フジテレビ系ドラマ『愛の、がっこう。』(毎週木曜22:00~ ※FODでこれまでの全話配信)の第8話が、28日に放送された。
今作は、まっすぐで不器用なあまり過去に恋愛で大きな過ちをおかしてしまった高校教師の愛実(木村文乃)と、複雑な家庭環境から義務教育すらまともに受けられなかった読み書きの苦手なホストのカヲル(ラウール)が出会い、お互いが本当の“愛”を知っていくというラブストーリー。今回は“美しいもの”と“醜いもの”の対比が見事だった。
「恋をすると強くなる」定番のはずなのに感じる“美しさ”
“美しいもの”それは当然、愛実とカヲル、2人の描写だ。これまでいくつもの恋愛ドラマが放送され、その文法はもう出し尽くされているといっていいだろう。だが「恋をすると強くなる」という、これまで何度見たかしれない、恋愛ドラマの定番に愛実が陥っているというのに、そのひたむきさに、そのまっすぐな瞳に、ひたすら“美しさ”を感じてしまった。
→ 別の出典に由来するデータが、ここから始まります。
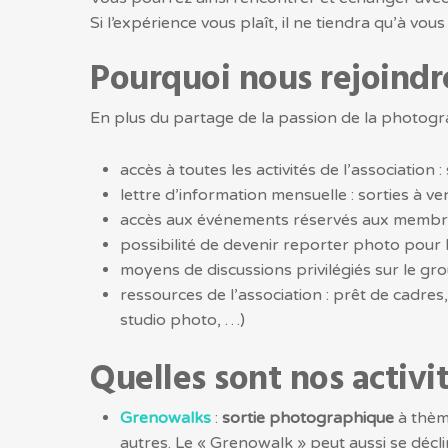
Si l’expérience vous plaît, il ne tiendra qu’à vou
Pourquoi nous rejoindr
En plus du partage de la passion de la photogr
accès à toutes les activités de l’association 
lettre d’information mensuelle : sorties à ven
accès aux événements réservés aux membres,
possibilité de devenir reporter photo pour 
moyens de discussions privilégiés sur le 
ressources de l’association : prêt de cadres
studio photo, …)
Quelles sont nos activit
Grenowalks
:
sortie photographique
à thème
autres. Le « Grenowalk » peut aussi se décli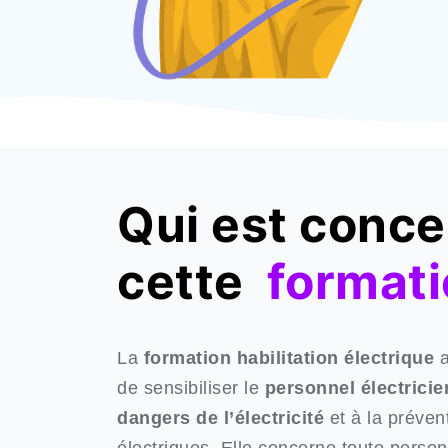
Qui est conce
cette
format
La
formation habilitation électrique
a
de sensibiliser le
personnel électricie
dangers de l’électricité
et à la préven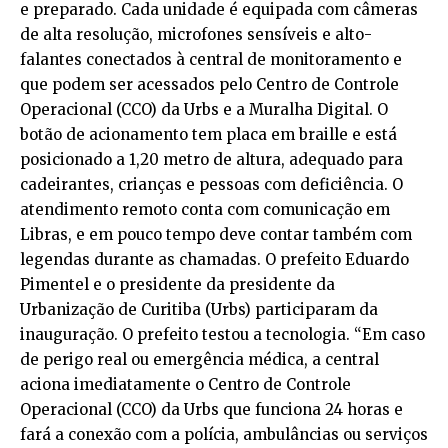
e preparado. Cada unidade é equipada com câmeras
de alta resolução, microfones sensíveis e alto-
falantes conectados à central de monitoramento e
que podem ser acessados pelo Centro de Controle
Operacional (CCO) da Urbs e a Muralha Digital. O
botão de acionamento tem placa em braille e está
posicionado a 1,20 metro de altura, adequado para
cadeirantes, crianças e pessoas com deficiência. O
atendimento remoto conta com comunicação em
Libras, e em pouco tempo deve contar também com
legendas durante as chamadas. O prefeito Eduardo
Pimentel e o presidente da presidente da
Urbanização de Curitiba (Urbs) participaram da
inauguração. O prefeito testou a tecnologia. “Em caso
de perigo real ou emergência médica, a central
aciona imediatamente o Centro de Controle
Operacional (CCO) da Urbs que funciona 24 horas e
fará a conexão com a polícia, ambulâncias ou serviços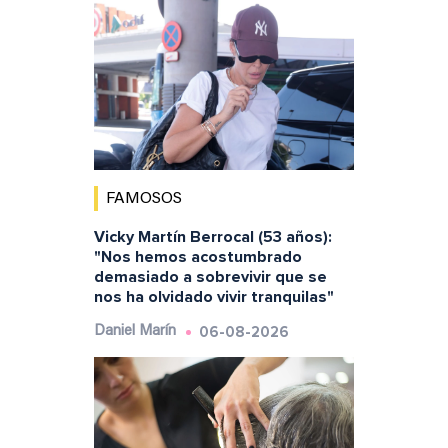
FAMOSOS
Vicky Martín Berrocal (53 años):
"Nos hemos acostumbrado
demasiado a sobrevivir que se
nos ha olvidado vivir tranquilas"
06-08-2026
Daniel Marín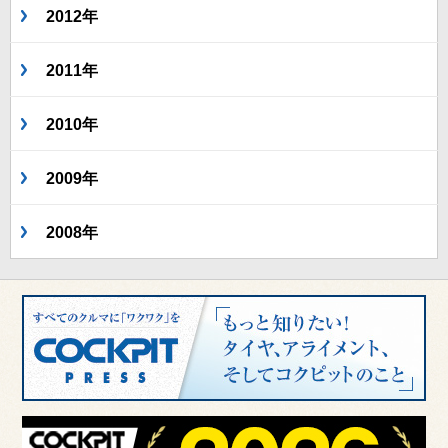
2012年
2011年
2010年
2009年
2008年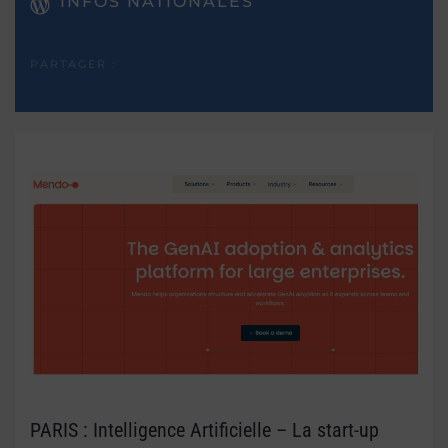
INFOS NATIONALES
PARTAGER :
PARIS : Intelligence Artificielle – La start-up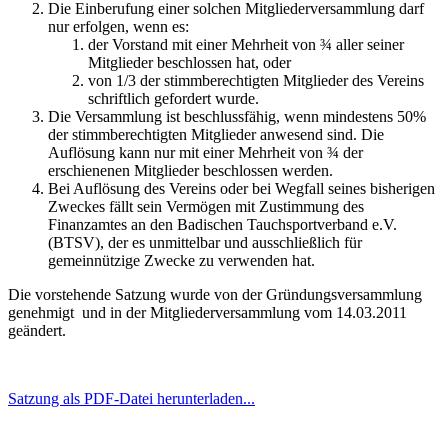
Die Einberufung einer solchen Mitgliederversammlung darf
nur erfolgen, wenn es:
der Vorstand mit einer Mehrheit von ¾ aller seiner
Mitglieder beschlossen hat, oder
von 1/3 der stimmberechtigten Mitglieder des Vereins
schriftlich gefordert wurde.
Die Versammlung ist beschlussfähig, wenn mindestens 50%
der stimmberechtigten Mitglieder anwesend sind. Die
Auflösung kann nur mit einer Mehrheit von ¾ der
erschienenen Mitglieder beschlossen werden.
Bei Auflösung des Vereins oder bei Wegfall seines bisherigen
Zweckes fällt sein Vermögen mit Zustimmung des
Finanzamtes an den Badischen Tauchsportverband e.V.
(BTSV), der es unmittelbar und ausschließlich für
gemeinnützige Zwecke zu verwenden hat.
Die vorstehende Satzung wurde von der Gründungsversammlung
genehmigt und in der Mitgliederversammlung vom 14.03.2011
geändert.
Satzung als PDF-Datei herunterladen...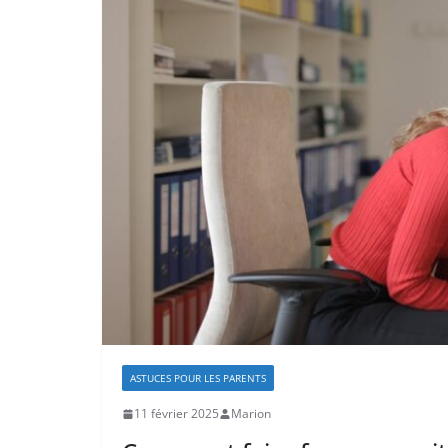
ASTUCES POUR LES PARENTS
11 février 2025
Marion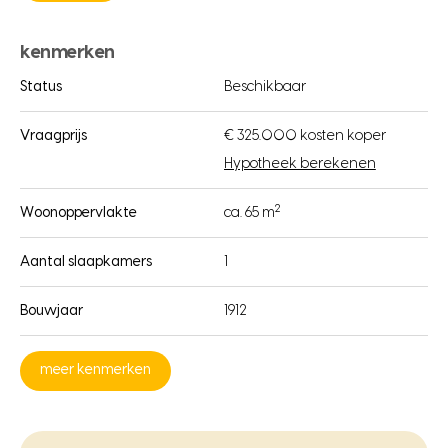
kenmerken
Status
Beschikbaar
Vraagprijs
€ 325.000 kosten koper
Hypotheek berekenen
2
Woonoppervlakte
ca. 65 m
Aantal slaapkamers
1
Bouwjaar
1912
meer kenmerken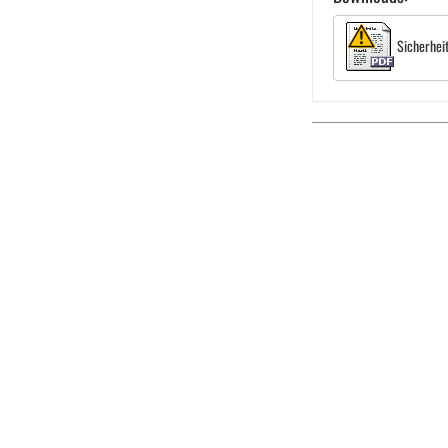
Sicherhei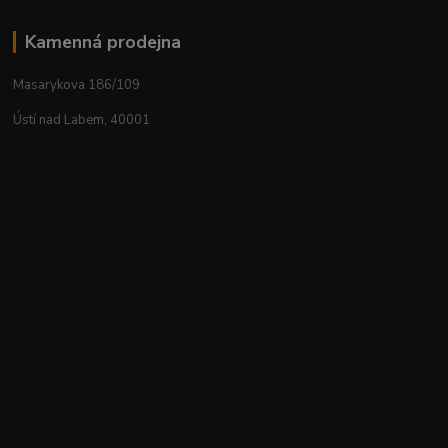
Kamenná prodejna
Masarykova 186/109
Ústí nad Labem, 40001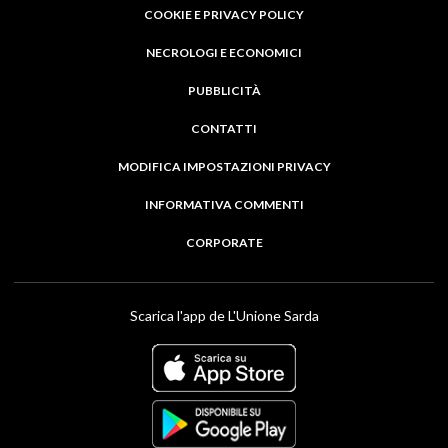
COOKIE E PRIVACY POLICY
NECROLOGI E ECONOMICI
PUBBLICITÀ
CONTATTI
MODIFICA IMPOSTAZIONI PRIVACY
INFORMATIVA COMMENTI
CORPORATE
Scarica l'app de L'Unione Sarda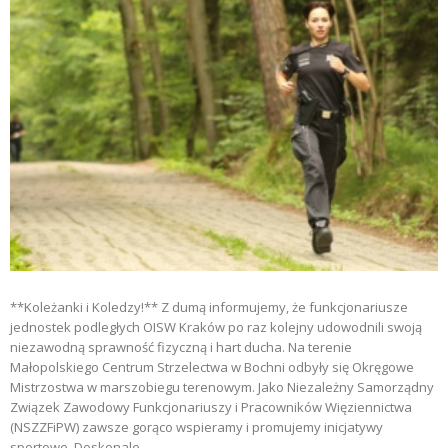
**Koleżanki i Koledzy!** Z dumą informujemy, że funkcjonariusze
jednostek podległych OISW Kraków po raz kolejny udowodnili swoją
niezawodną sprawność fizyczną i hart ducha. Na terenie
Małopolskiego Centrum Strzelectwa w Bochni odbyły się Okręgowe
Mistrzostwa w marszobiegu terenowym. Jako Niezależny Samorządny
Związek Zawodowy Funkcjonariuszy i Pracowników Więziennictwa
(NSZZFiPW) zawsze gorąco wspieramy i promujemy inicjatywy
sportowe. Doskonale…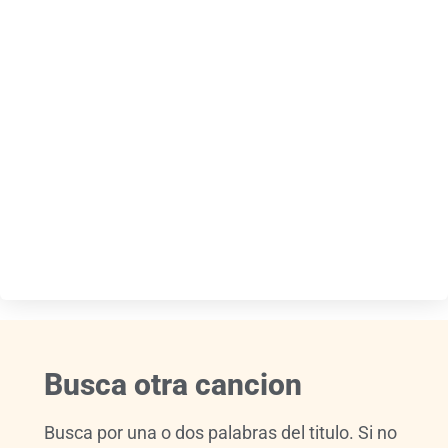
Busca otra cancion
Busca por una o dos palabras del titulo. Si no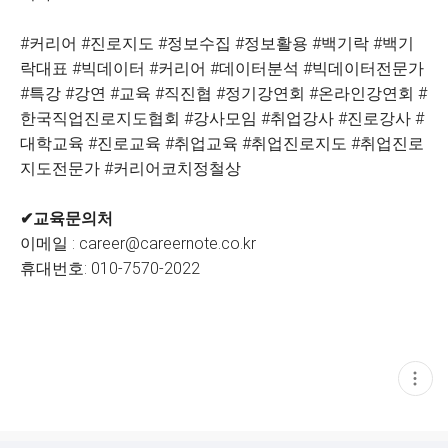
#커리어 #진로지도 #정보수집 #정보활용 #백기락 #백기
락대표 #빅데이터 #커리어 #데이터분석 #빅데이터전문가
#특강 #강연 #교육 #직진협 #정기강연회 #온라인강연회 #
한국직업진로지도협회 #강사모임 #취업강사 #진로강사 #
대학교육 #진로교육 #취업교육 #취업진로지도 #취업진로
지도전문가 #커리어코치정철상
✔교육문의처
이메일 : career@careernote.co.kr
휴대번호: 010-7570-2022
현
재
게
시
글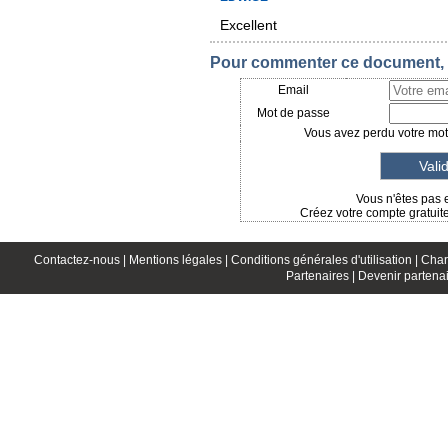
Excellent
Pour commenter ce document, i
Email
Mot de passe
Vous avez perdu votre mot 
Vous n'êtes pas 
Créez votre compte gratuit
Contactez-nous |
Mentions légales |
Conditions générales d'utilisation |
Char
Partenaires |
Devenir partenai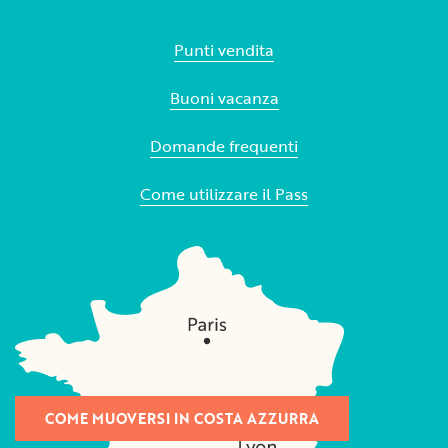
Punti vendita
Buoni vacanza
Domande frequenti
Come utilizzare il Pass
COME MUOVERSI IN COSTA AZZURRA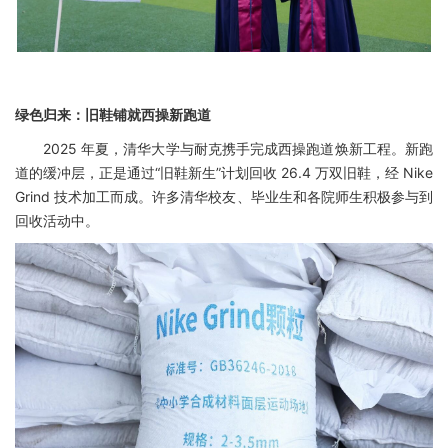
绿色归来：旧鞋铺就西操新跑道
2025 年夏，清华大学与耐克携手完成西操跑道焕新工程。新跑
道的缓冲层，正是通过“旧鞋新生”计划回收 26.4 万双旧鞋，经 Nike
Grind 技术加工而成。许多清华校友、毕业生和各院师生积极参与到
回收活动中。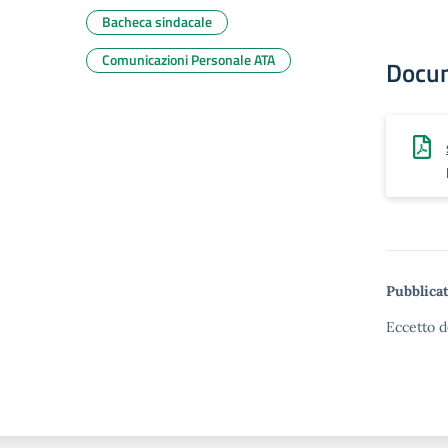
Bacheca sindacale
Comunicazioni Personale ATA
Docu
Pubblicat
Eccetto d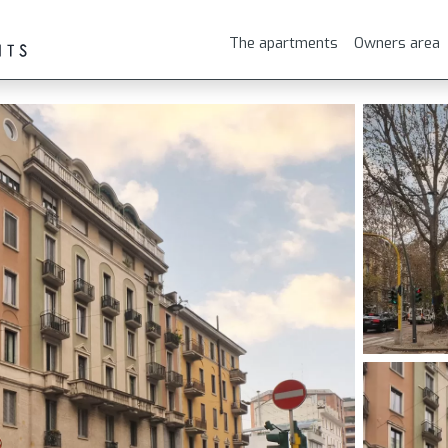
The apartments
Owners area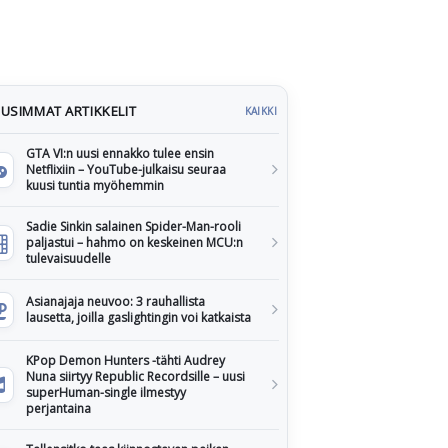
USIMMAT ARTIKKELIT
KAIKKI
GTA VI:n uusi ennakko tulee ensin
Netflixiin – YouTube-julkaisu seuraa
kuusi tuntia myöhemmin
Sadie Sinkin salainen Spider-Man-rooli
paljastui – hahmo on keskeinen MCU:n
tulevaisuudelle
Asianajaja neuvoo: 3 rauhallista
lausetta, joilla gaslightingin voi katkaista
KPop Demon Hunters -tähti Audrey
Nuna siirtyy Republic Recordsille – uusi
superHuman-single ilmestyy
perjantaina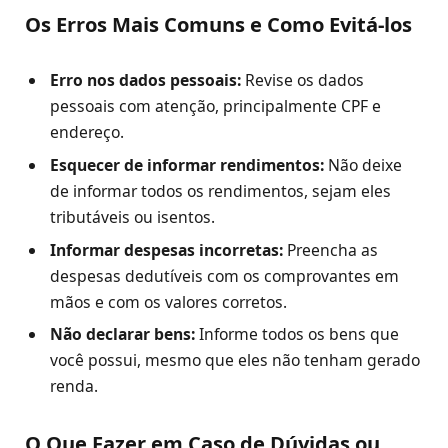
Os Erros Mais Comuns e Como Evitá-los
Erro nos dados pessoais:
Revise os dados
pessoais com atenção, principalmente CPF e
endereço.
Esquecer de informar rendimentos:
Não deixe
de informar todos os rendimentos, sejam eles
tributáveis ou isentos.
Informar despesas incorretas:
Preencha as
despesas dedutíveis com os comprovantes em
mãos e com os valores corretos.
Não declarar bens:
Informe todos os bens que
você possui, mesmo que eles não tenham gerado
renda.
O Que Fazer em Caso de Dúvidas ou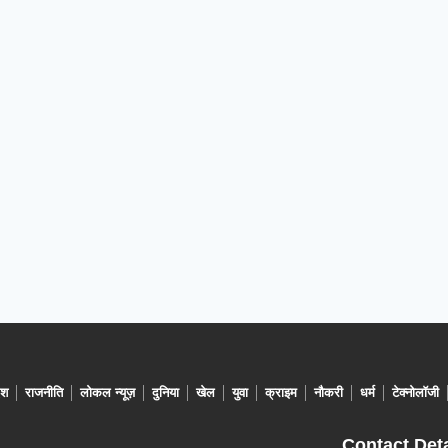
ेश
राजनीति
लोकल न्यूज़
दुनिया
खेल
युवा
क्राइम
नौकरी
धर्म
टेक्नोलॉजी
Contact Deta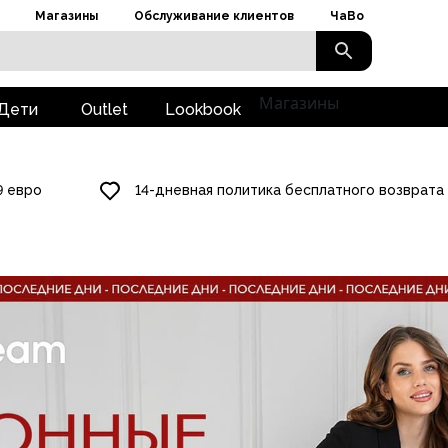
Магазины
Обслуживание клиентов
ЧаВо
Магазины
Дети
Outlet
Lookbook
9 евро
14-дневная политика бесплатного возврата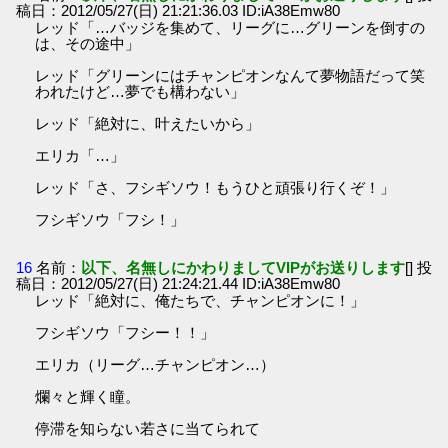
稿日：2012/05/27(日) 21:21:36.03 ID:iA38Emw80
レッド「…バッジを集めて、リーグに…グリーンを倒すの
は、その途中」
レッド「グリーンにはチャンピオンなんて夢物語だって笑
われたけど…夢でも構わない」
レッド「絶対に、叶えたいから」
エリカ「…」
レッド「さ、フシギソウ！もうひと頑張り行くぞ！」
フシギソウ「フシ！」
16
名前：
以下、名無しにかわりましてVIPがお送りします
[] 投
稿日：2012/05/27(日) 21:24:21.44 ID:iA38Emw80
レッド「絶対に、俺たちで、チャンピオンに！」
フシギソウ「フシー！！」
エリカ（リーグ…チャンピオン…）
爛々と輝く瞳。
停滞を知らない若さに当てられて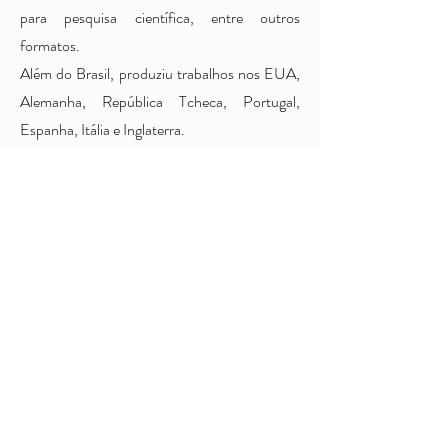
para pesquisa científica, entre outros
formatos.
Além do Brasil, produziu trabalhos nos EUA,
Alemanha, República Tcheca, Portugal,
Espanha, Itália e Inglaterra.
Sua trajetória lhe confere um olhar amplo
sobre os projetos e versatilidade para
compreender as mais diversas demandas,
excelência e profissionalismo.
oferecendo
Atualmente reside em Manaus onde nutre sua
paixão pela Amazônia e investiga o audiovisual
como ferramenta de propagação de cultura e
conhecimento,
inclusão social e conservação
do meio ambiente.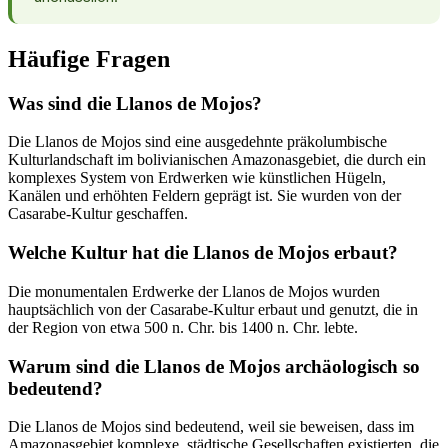
Häufige Fragen
Was sind die Llanos de Mojos?
Die Llanos de Mojos sind eine ausgedehnte präkolumbische
Kulturlandschaft im bolivianischen Amazonasgebiet, die durch ein
komplexes System von Erdwerken wie künstlichen Hügeln,
Kanälen und erhöhten Feldern geprägt ist. Sie wurden von der
Casarabe-Kultur geschaffen.
Welche Kultur hat die Llanos de Mojos erbaut?
Die monumentalen Erdwerke der Llanos de Mojos wurden
hauptsächlich von der Casarabe-Kultur erbaut und genutzt, die in
der Region von etwa 500 n. Chr. bis 1400 n. Chr. lebte.
Warum sind die Llanos de Mojos archäologisch so
bedeutend?
Die Llanos de Mojos sind bedeutend, weil sie beweisen, dass im
Amazonasgebiet komplexe, städtische Gesellschaften existierten, die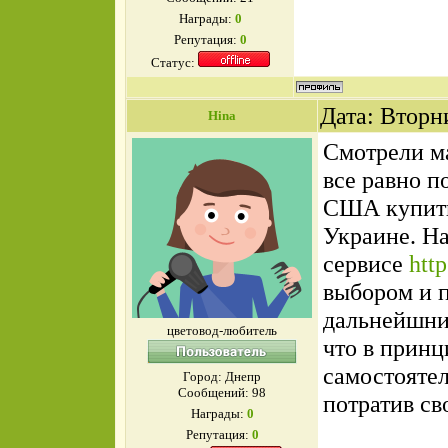
Награды:
0
Репутация:
0
Статус:
Дата: Вторн
Hina
Смотрели ма
все равно п
США купить 
Украине. Н
сервисе
http
выбором и п
дальнейшни
цветовод-любитель
что в принц
самостоятел
Город: Днепр
Сообщений:
98
потратив св
Награды:
0
Репутация:
0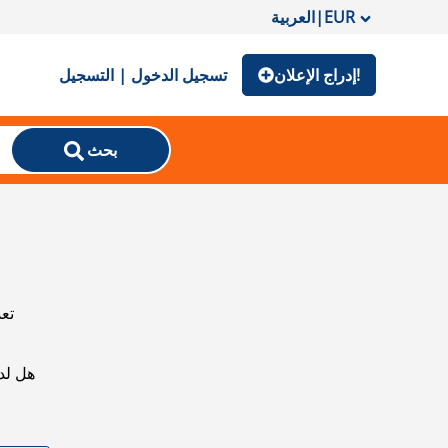
EUR
|
العربية
إدراج الإعلان!
تسجيل الدخول | التسجيل
بحث
تعذ
هل لد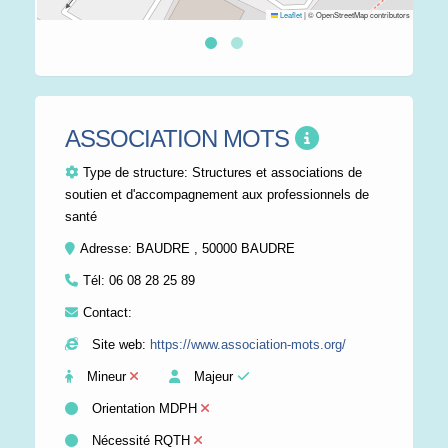
Leaflet
|
© OpenStreetMap contributors
ASSOCIATION MOTS
Type de structure:
Structures et associations de
soutien et d'accompagnement aux professionnels de
santé
Adresse: BAUDRE , 50000 BAUDRE
Tél:
06 08 28 25 89
Contact:
Site web:
https://www.association-mots.org/
Mineur
Majeur
Orientation MDPH
Nécessité RQTH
それはカヲルも同様で、どんな愛の言葉をささやくよりも、どんなに情熱的なスキンシップを描写するよりも、一生懸命に覚えたての“文字を書く”、ただそれだけで何よりも尊く“美しい”ラブレターになるのだと思い知らされた。それがたとえ無造作に置かれたチラシの裏だったとしても…。
だが、その“美しいもの”とは対照的に、カヲルが生きている夜の世界――ホストクラブ周辺の“醜いもの”が一気にあふれ出た。それは初回から百々子(田中みな実)が追っていた「歌舞伎町ホスト殺人事件」の真相だ。
「歌舞伎町ホスト殺人事件」の真相をなぜチープに描いたのか
このドラマのすごみは、前回も述べたように圧倒的な“リアル”だ。だが今回明かされたその真相は、実に短絡的で浅慮なものだった。犯人である明菜を吉瀬美智子がとてつもない情念で演じたことで、目くらましにもなったが、やはり改めて振り返ってみても、あの真相の描かれ方は、チープでリアリティに欠けるものだったと言わざるを得ない。だが、それこそが今回の狙いだったのではないだろうか。
今作が何よりも丁寧に描いてきたのは、愛実とカヲルの愛の機微だ。2人がなぜ惹かれ合い、なぜ離れられないほど結びつき、そうでありながらなぜ2人の関係に困難が生まれてしまうのかを丁寧に丁寧に描いていくことで“リアル”が生まれ、だからこそ2人の愛を“美しいもの”として表現できていた。
だが今回、2人以外の愛…いや、夜の世界の虚構の愛をあえてチープに描くことで、圧倒的な“醜いもの”として強調してみせた。虚構の愛なんてそんなもの…と言っているかのように。
しかし、だ。驚きだったのはラストの展開。ホストにおける虚構の愛だけを“醜いもの”として見せたその直後、娘の独り立ちや純粋な思いを自らの虚栄心を保つためだけに妨害する、父・誠治(酒向芳)もなんと醜くかったことか…。
この世界は決して単純ではない。夜の世界、ホスト界隈だからといって全てが虚構の愛、醜いものではなく、昼の世界、市井の人々の生活にも当然醜さがはらんでいる。それを見事に描いていたのだ。やはり今作はどこまでも“リアル”を追求した作品だ。